Recently, Tongyi Large Model has released CoGenAV, an innovative speech recognition technology based on the concept of audio-visual synchronization, effectively solving the problem of noise interference in speech recognition. Traditional speech recognition performs poorly in noisy environments, while CoGenAV takes a different approach by learning the temporal alignment relationships between audio-visual-text to build a more robust and universal speech representation framework, systematically improving the performance of multiple speech-centric tasks such as Voice Recognition Tasks (VSR/AVSR), Voice Reconstruction Tasks (AVSS/AVSE), and Voice Synchronization Tasks (ASD).
Technically, CoGenAV adopts a "contrastive generation synchronization" strategy. In the feature extraction phase, the model uses ResNet3D CNN to analyze the lip movements of the speaker in the video, capturing the dynamic association between sound and lip shapes. At the same time, it uses Transformer encoders to extract speech information from audio and precisely align audio-visual features. Contrastive generation synchronization training enhances the model's understanding ability through two methods – contrastive synchronization and generative synchronization. Contrastive synchronization uses the Seq2Seq Contrastive Learning method to strengthen the correspondence between audio and video features and introduces ReLU activation functions to filter out interference frames. Generative synchronization leverages pre-trained ASR models to align audio-visual features with their acoustic-text representations and designs lightweight adaptation modules to improve cross-modal fusion efficiency.

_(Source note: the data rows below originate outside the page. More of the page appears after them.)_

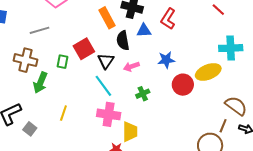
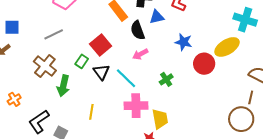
cyan cross: (231, 48) -> (245, 20), turned 30
brown cross: (25, 60) -> (45, 66), turned 35
blue star: (166, 60) -> (184, 42), turned 30
black triangle: (106, 61) -> (101, 72), moved
green rectangle: (63, 62) -> (82, 61), turned 32
pink arrow: (131, 66) -> (140, 54), moved

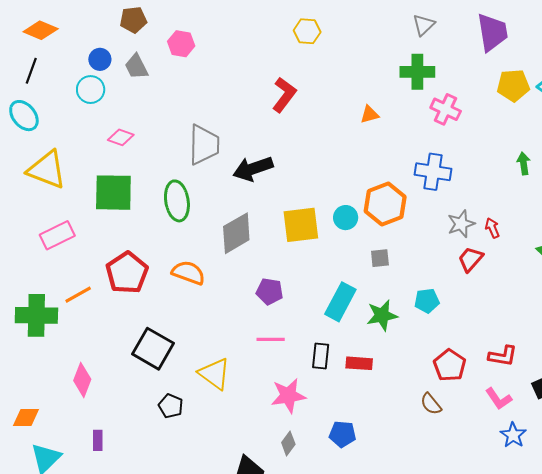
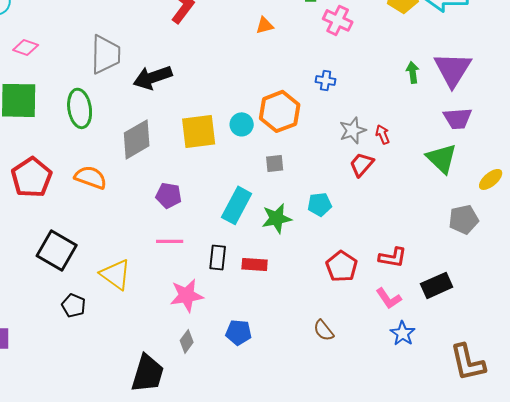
blue cross: (433, 172) -> (326, 80), size x0.6
brown semicircle: (431, 404) -> (324, 330), moved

Thanks to these innovative technologies, CoGenAV has achieved breakthrough results on multiple benchmark datasets. In the Visual Speech Recognition (VSR) task, using only 223 hours of lip movement video training, it achieved a 20.5% Word Error Rate (WER) on the LRS2 dataset, comparable to traditional models using thousands of hours of data. In the Audio-Visual Speech Recognition (AVSR) task, combined with the Whisper Medium model, it achieved a 1.27% WER on the same dataset, setting a new SOTA record. Its performance in a 0dB noise environment increased by over 80%, significantly better than pure audio models. In the Audio Enhancement and Separation (AVSE/AVSS) tasks, as a visual feature extractor, it achieved an SDRi metric of 16.0dB in the LRS2 speech separation task, surpassing AvHuBERT by 1.6dB and Av SepFormer by 0.3dB. In the speech enhancement task, the SDRi metric was 9.0dB, better than Av HuBERT by 1.6dB. In the Active Speaker Detection (ASD) task, it achieved an average precision (mAP) of 96.3% on the Talkies dataset, leading existing methods.
CoGenAV can be directly integrated into mainstream speech recognition models such as Whisper without modification or fine-tuning to achieve visual speech recognition capabilities, reducing the deployment threshold and demonstrating excellent noise resistance and data efficiency. It significantly saves training costs and enhances the model's practicality and expansion potential. Currently, the code and models related to CoGenAV have been open-sourced on platforms such as GitHub, arivx, HuggingFace, and ModelScope for researchers and developers to use.